- [PROBLEM TO WORK ON]
Write the records below out again exactly as given, with no images.

Dataset entries

____

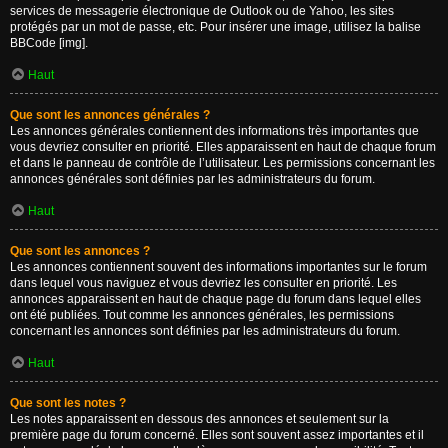
services de messagerie électronique de Outlook ou de Yahoo, les sites
protégés par un mot de passe, etc. Pour insérer une image, utilisez la balise
BBCode [img].
Haut
Que sont les annonces générales ?
Les annonces générales contiennent des informations très importantes que
vous devriez consulter en priorité. Elles apparaissent en haut de chaque forum
et dans le panneau de contrôle de l’utilisateur. Les permissions concernant les
annonces générales sont définies par les administrateurs du forum.
Haut
Que sont les annonces ?
Les annonces contiennent souvent des informations importantes sur le forum
dans lequel vous naviguez et vous devriez les consulter en priorité. Les
annonces apparaissent en haut de chaque page du forum dans lequel elles
ont été publiées. Tout comme les annonces générales, les permissions
concernant les annonces sont définies par les administrateurs du forum.
Haut
Que sont les notes ?
Les notes apparaissent en dessous des annonces et seulement sur la
première page du forum concerné. Elles sont souvent assez importantes et il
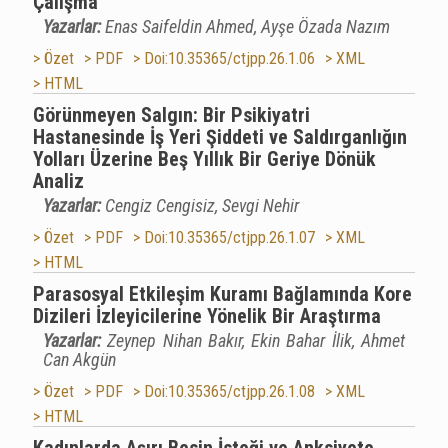
Çalışma
Yazarlar:
Enas Saifeldin Ahmed, Ayşe Özada Nazım
> Özet
> PDF
> Doi:10.35365/ctjpp.26.1.06
> XML
> HTML
Görünmeyen Salgın: Bir Psikiyatri
Hastanesinde İş Yeri Şiddeti ve Saldırganlığın
Yolları Üzerine Beş Yıllık Bir Geriye Dönük
Analiz
Yazarlar:
Cengiz Cengisiz, Sevgi Nehir
> Özet
> PDF
> Doi:10.35365/ctjpp.26.1.07
> XML
> HTML
Parasosyal Etkileşim Kuramı Bağlamında Kore
Dizileri İzleyicilerine Yönelik Bir Araştırma
Yazarlar:
Zeynep Nihan Bakır, Ekin Bahar İlik, Ahmet
Can Akgün
> Özet
> PDF
> Doi:10.35365/ctjpp.26.1.08
> XML
> HTML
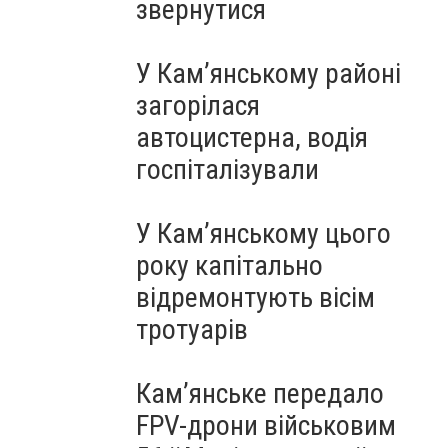
звернутися
У Кам’янському районі
загорілася
автоцистерна, водія
госпіталізували
У Кам’янському цього
року капітально
відремонтують вісім
тротуарів
Кам’янське передало
FPV-дрони військовим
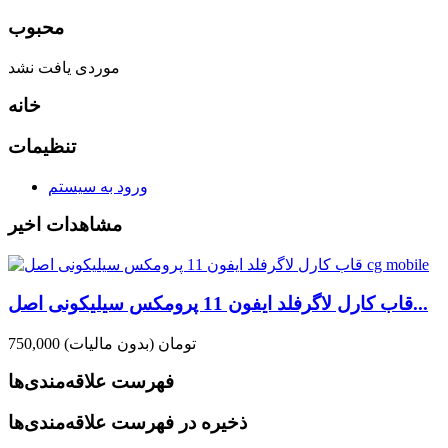
محبوب
موردی یافت نشد
خانه
تنظیمات
ورود به سیستم
مشاهدات اخیر
قاب کارل لاگرفلد ایفون 11 پرومکس سیلیکونی اصل...
750,000 تومان
(بدون مالیات)
فهرست علاقه‌مندی‌ها
ذخیره در فهرست علاقه‌مندی‌ها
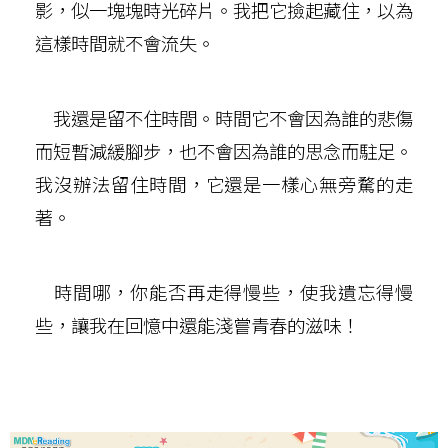
影，似一塊塊時光碎片。我把它撿起藏住，以為
這樣時間就不會流失。
我還是留不住時間。時間它不會因為誰的悲傷
而短暫減緩腳步，也不會因為誰的思念而駐足。
我沒辦法留住時間，它還是一樣心無旁騖的走
著。
時間哪，你能否再走得慢些，使我遺忘得慢
些，讓我在回憶中還能淺嘗青春的滋味！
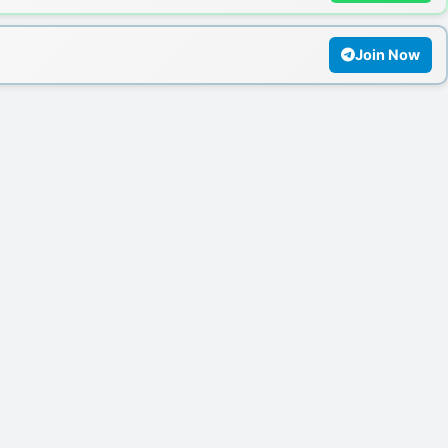
Join Now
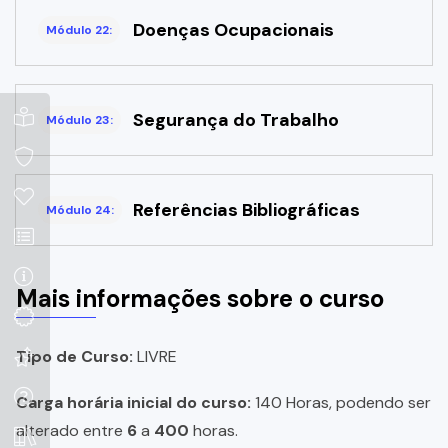
Doenças Ocupacionais
Módulo 22:
Segurança do Trabalho
Módulo 23:
Referências Bibliográficas
Módulo 24:
Mais informações sobre o curso
Tipo de Curso:
LIVRE
Carga horária inicial do curso:
140 Horas, podendo ser
alterado entre
6
a
400
horas.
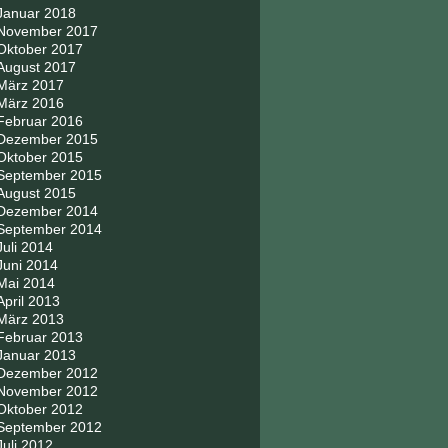
Januar 2018
November 2017
Oktober 2017
August 2017
März 2017
März 2016
Februar 2016
Dezember 2015
Oktober 2015
September 2015
August 2015
Dezember 2014
September 2014
Juli 2014
Juni 2014
Mai 2014
April 2013
März 2013
Februar 2013
Januar 2013
Dezember 2012
November 2012
Oktober 2012
September 2012
Juli 2012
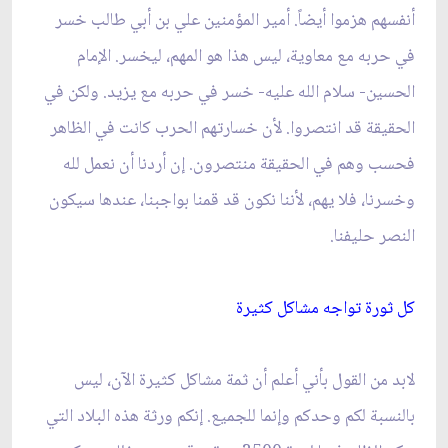
أنفسهم هزموا أيضاً. أمير المؤمنين علي بن أبي طالب خسر
في حربه مع معاوية، ليس هذا هو المهم، ليخسر. الإمام
الحسين- سلام الله عليه- خسر في حربه مع يزيد. ولكن في
الحقيقة قد انتصروا. لأن خسارتهم الحرب كانت في الظاهر
فحسب وهم في الحقيقة منتصرون. إن أردنا أن نعمل لله
وخسرنا، فلا يهم، لأننا نكون قد قمنا بواجبنا، عندها سيكون
النصر حليفنا.
كل ثورة تواجه مشاكل كثيرة
لابد من القول بأني أعلم أن ثمة مشاكل كثيرة الآن، ليس
بالنسبة لكم وحدكم وإنما للجميع. إنكم ورثة هذه البلاد التي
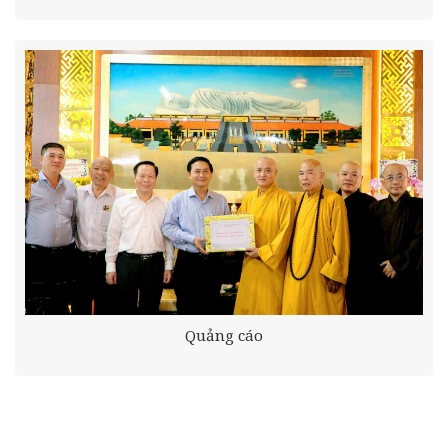
Quảng cáo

____

- [RESPONSE BOX]
services de messagerie électronique de Outlook ou de Yahoo, les sites
protégés par un mot de passe, etc. Pour insérer une image, utilisez la balise
BBCode [img].
Haut
Que sont les annonces générales ?
Les annonces générales contiennent des informations très importantes que
vous devriez consulter en priorité. Elles apparaissent en haut de chaque forum
et dans le panneau de contrôle de l’utilisateur. Les permissions concernant les
annonces générales sont définies par les administrateurs du forum.
Haut
Que sont les annonces ?
Les annonces contiennent souvent des informations importantes sur le forum
dans lequel vous naviguez et vous devriez les consulter en priorité. Les
annonces apparaissent en haut de chaque page du forum dans lequel elles
ont été publiées. Tout comme les annonces générales, les permissions
concernant les annonces sont définies par les administrateurs du forum.
Haut
Que sont les notes ?
Les notes apparaissent en dessous des annonces et seulement sur la
première page du forum concerné. Elles sont souvent assez importantes et il
Çalışma
Yazarlar:
Enas Saifeldin Ahmed, Ayşe Özada Nazım
> Özet
> PDF
> Doi:10.35365/ctjpp.26.1.06
> XML
> HTML
Görünmeyen Salgın: Bir Psikiyatri
Hastanesinde İş Yeri Şiddeti ve Saldırganlığın
Yolları Üzerine Beş Yıllık Bir Geriye Dönük
Analiz
Yazarlar:
Cengiz Cengisiz, Sevgi Nehir
> Özet
> PDF
> Doi:10.35365/ctjpp.26.1.07
> XML
> HTML
Parasosyal Etkileşim Kuramı Bağlamında Kore
Dizileri İzleyicilerine Yönelik Bir Araştırma
Yazarlar:
Zeynep Nihan Bakır, Ekin Bahar İlik, Ahmet
Can Akgün
> Özet
> PDF
> Doi:10.35365/ctjpp.26.1.08
> XML
> HTML
звернутися
У Кам’янському районі
загорілася
автоцистерна, водія
госпіталізували
У Кам’янському цього
року капітально
відремонтують вісім
тротуарів
Кам’янське передало
FPV-дрони військовим
محبوب
موردی یافت نشد
خانه
تنظیمات
ورود به سیستم
مشاهدات اخیر
قاب کارل لاگرفلد ایفون 11 پرومکس سیلیکونی اصل...
750,000 تومان
(بدون مالیات)
فهرست علاقه‌مندی‌ها
ذخیره در فهرست علاقه‌مندی‌ها
影，似一塊塊時光碎片。我把它撿起藏住，以為
這樣時間就不會流失。
我還是留不住時間。時間它不會因為誰的悲傷
而短暫減緩腳步，也不會因為誰的思念而駐足。
我沒辦法留住時間，它還是一樣心無旁騖的走
著。
時間哪，你能否再走得慢些，使我遺忘得慢
些，讓我在回憶中還能淺嘗青春的滋味！
Join Now
Doenças Ocupacionais
Módulo 22:
Segurança do Trabalho
Módulo 23:
Referências Bibliográficas
Módulo 24:
Mais informações sobre o curso
Tipo de Curso:
LIVRE
Carga horária inicial do curso:
140 Horas, podendo ser
alterado entre
6
a
400
horas.
Januar 2018
November 2017
Oktober 2017
August 2017
März 2017
März 2016
Februar 2016
Dezember 2015
Oktober 2015
September 2015
August 2015
Dezember 2014
September 2014
Juli 2014
Juni 2014
Mai 2014
April 2013
März 2013
Februar 2013
Januar 2013
Dezember 2012
November 2012
Oktober 2012
September 2012
Juli 2012
أنفسهم هزموا أيضاً. أمير المؤمنين علي بن أبي طالب خسر
في حربه مع معاوية، ليس هذا هو المهم، ليخسر. الإمام
الحسين- سلام الله عليه- خسر في حربه مع يزيد. ولكن في
الحقيقة قد انتصروا. لأن خسارتهم الحرب كانت في الظاهر
فحسب وهم في الحقيقة منتصرون. إن أردنا أن نعمل لله
وخسرنا، فلا يهم، لأننا نكون قد قمنا بواجبنا، عندها سيكون
النصر حليفنا.
كل ثورة تواجه مشاكل كثيرة
لابد من القول بأني أعلم أن ثمة مشاكل كثيرة الآن، ليس
بالنسبة لكم وحدكم وإنما للجميع. إنكم ورثة هذه البلاد التي
Quảng cáo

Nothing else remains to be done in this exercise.